La tecnica del “Ripasso” e il “Valpolicella ripasso” sono stati riconosciuti con la certificazione della Denominazione di Origine Controllata – Doc nel 2010.Come si legge sulla Gazzetta Ufficiale del 13 aprile 2010, la denominazione è designabile anche con i riferimenti “classico” e Valpantena” e con la specificazione “superiore”. Per appartenere alla denominazione i vini devono essere quelli atti a divenire vini a denominazione di origine controllata ‘Valpolicella’, ottenuti quindi dalle uve prodotte dai vigneti aventi, in ambito aziendale, una composizione ampelografica che preveda Corvina Veronese (Cruina o Corvina) dal 45% al 95 %, anche se è ammesso in tale ambito la presenza del Corvinone nella misura massima del 50%, in sostituzione di una pari percentuale di Corvina; Rondinella dal 5 % al 30 % ; uve provenienti da altri vitigni a bacca rossa non aromatici, ammessi alla coltivazione per la provincia di Verona, nella misura massima del 15%, con un limite massimo del 10% per ogni singolo vitigno utilizzato; e classificati autoctoni italiani ai sensi della legge n. 82/06, art. 2, a bacca rossa, ammessi alla coltivazione per la Provincia di Verona, per il rimanente quantitativo del 10% totale.

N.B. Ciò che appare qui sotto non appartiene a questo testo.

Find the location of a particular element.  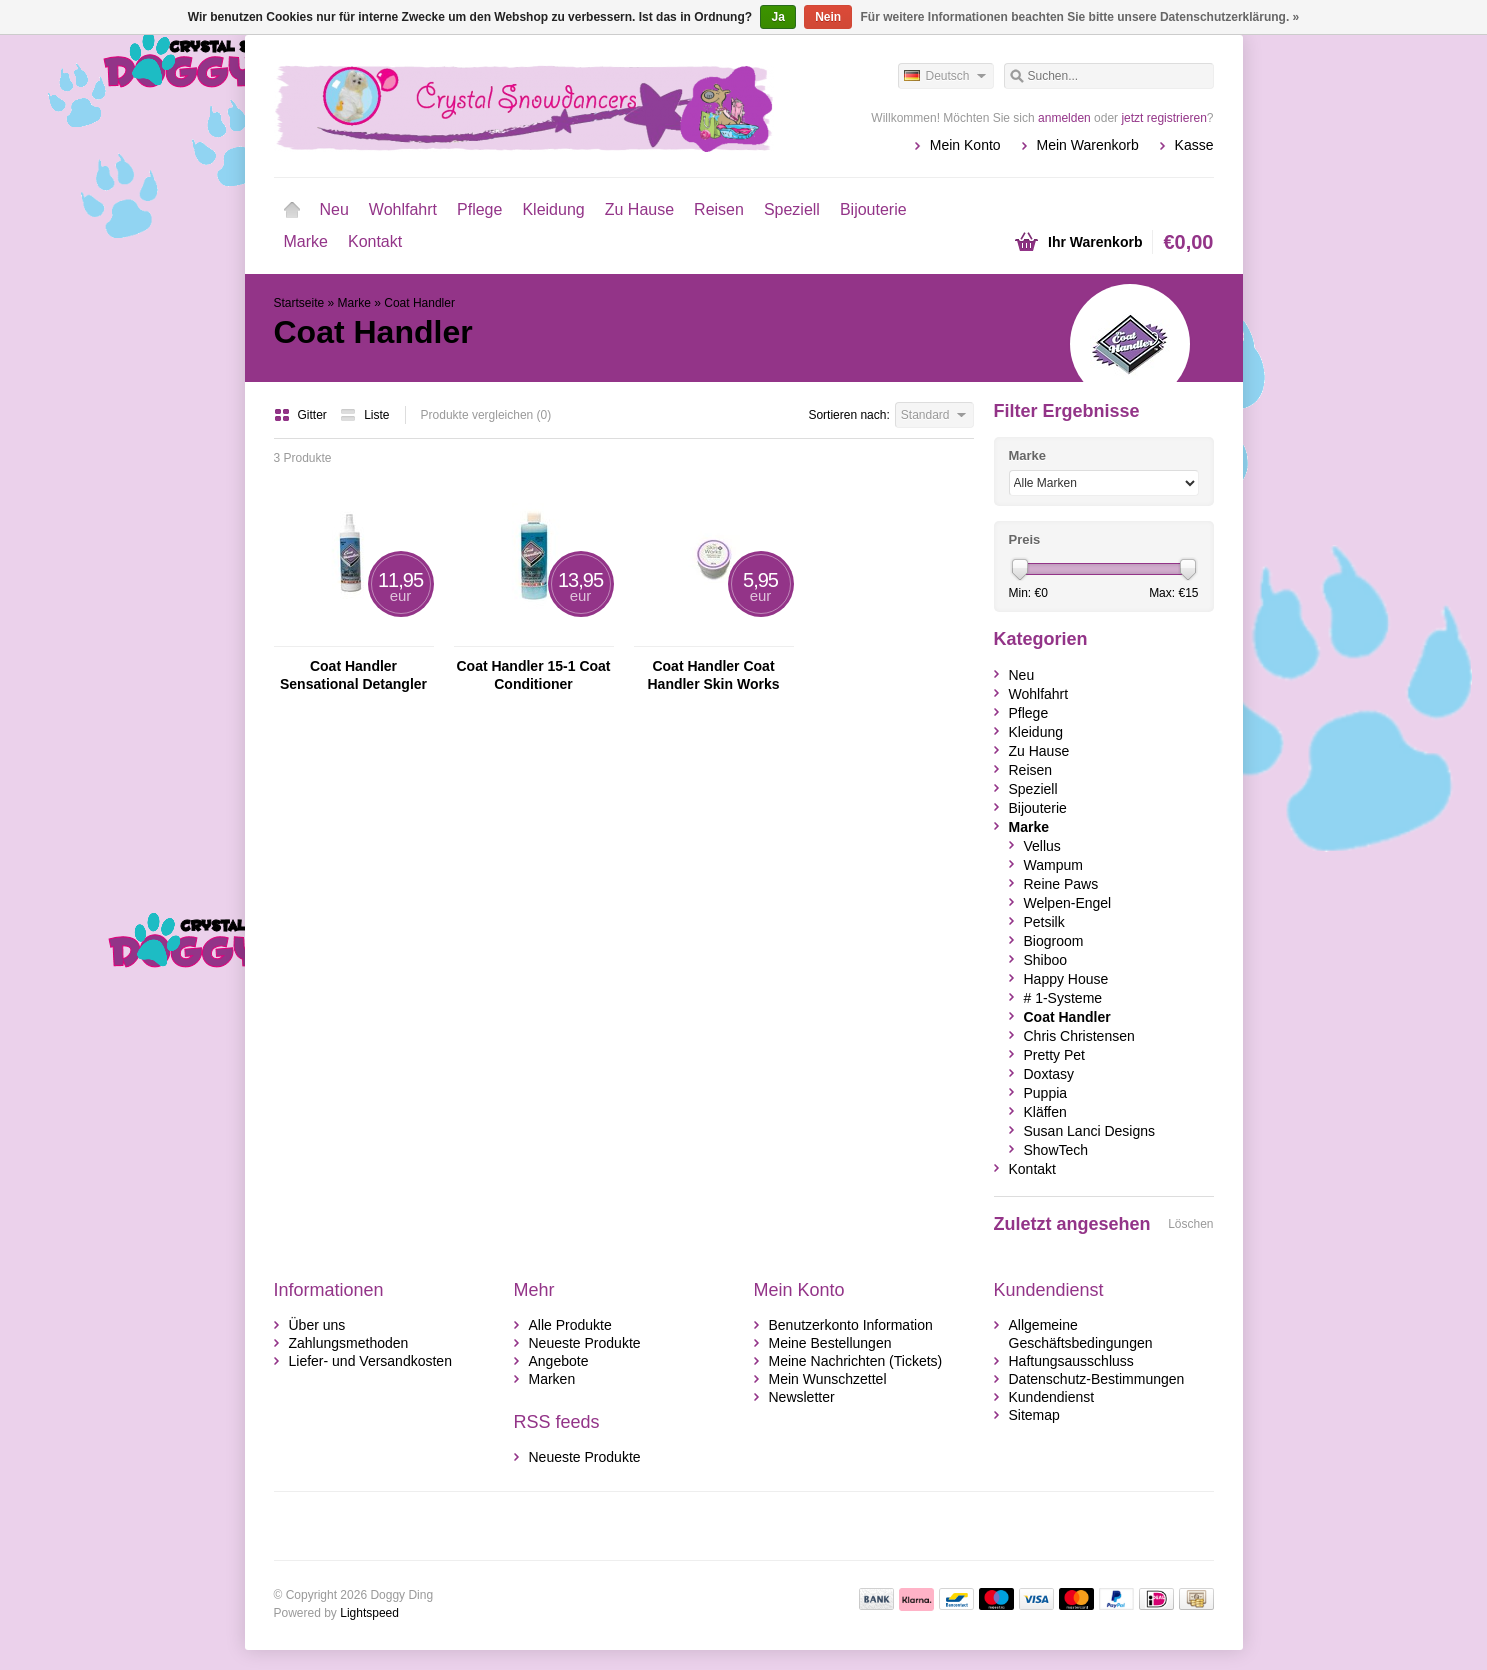 Für weitere Informationen beachten Sie bitte unsere Datenschutzerklärung. » is located at coordinates (1080, 17).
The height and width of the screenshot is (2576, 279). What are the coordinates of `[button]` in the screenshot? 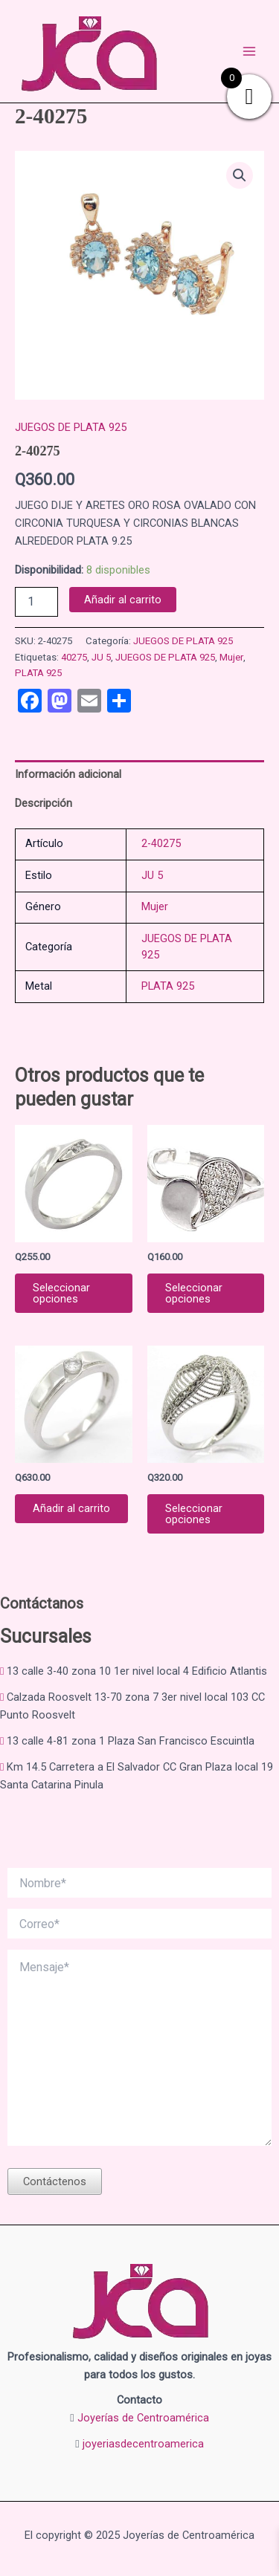 It's located at (239, 175).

La zona di produzione della denominazione di origine controllata “Valpolicella ripasso” comprende in tutto o in parte i territori dei Comuni di Marano, Fumane, Negrar, S. Ambrogio, S. Pietro in Cariano, Dolcè, Verona, S. Martino Buon Albergo, Lavagno, Mezzane, Tregnago, Illasi, Colognola ai Colli, Cazzano di Tramigna, Grezzana, Pescantina, Cerro Veronese, S. Mauro di Saline e Montecchia di Crosara. Infine, è obbligatorio riportare in etichetta e nella documentazione prevista dalla specifica normativa l’indicazione dell’annata di produzione delle uve destinate a diventare “Ripasso”.

 

Il segreto del successo

 

Di certo un Ripasso a regola d’arte conquista facilmente gli amanti del buon bere, che si troveranno nel calice un fortunato connubio di due vini di successo, dei quali sono colti i lati migliori: la caratteristica acidità del Valpolicella, che persiste ma viene fortemente ammorbidita, e l’alcolicità dell’Amarone, che si fa sentire forte e chiara in una versione più attenuata. Sta in questa fortunata via di mezzo il segreto del Ripasso, vino elegante e vigoroso dai tannini morbidi, persistente in bocca ma non al punto da nascondere o schiacciare i sapori delle pietanze, più strutturato e longevo del Valpolicella, adatto quindi all’invecchiamento. Nato come vino ‘da riciclo’, pensato quindi per non eliminare senza sfruttarle appieno le risorse dell’uva, in questo caso le vinacce avanzate dopo la produzione di Recioto e Amarone, oggi il Ripasso gode di un successo commerciale straordinario, dovuto anche al rapporto qualità/prezzo che gli permette di scavalcare agevolmente il ben più impegnativo Amarone, donando a chi lo degusta eleganza e complessità che piacciono senza diventare prepotenti. Questo consente un più ampio ventaglio di abbinamenti, e il Ripasso valorizza magistralmente primi piatti a base di legumi e pasta all’uovo, e in particolare un piatto tipico della tradizione veneta come la pasta e fagioli, fino ai formaggi di media stagionatura. E il Ripasso si presta volentieri anche come vino da meditazione o servito fresco, d’estate, a esaltare i tannini morbidi, svelandone gli aromi a poco a poco, con l’aumento graduale della temperatura, e permettendo di goderne la grande persistenza. L’epoca che vedeva considerare il Ripasso un fratello minore dell’Amarone ormai è passata, quindi. E stiamo assistendo, da anni, a un’inversione di tendenza che ha portato a un incremento esponenziale della produzione di questo vino. Che attrae, per i suoi piacevoli aromi di frutti rosa e vaniglia, anche i consumatori più giovani che si avvicinano al mondo del vino.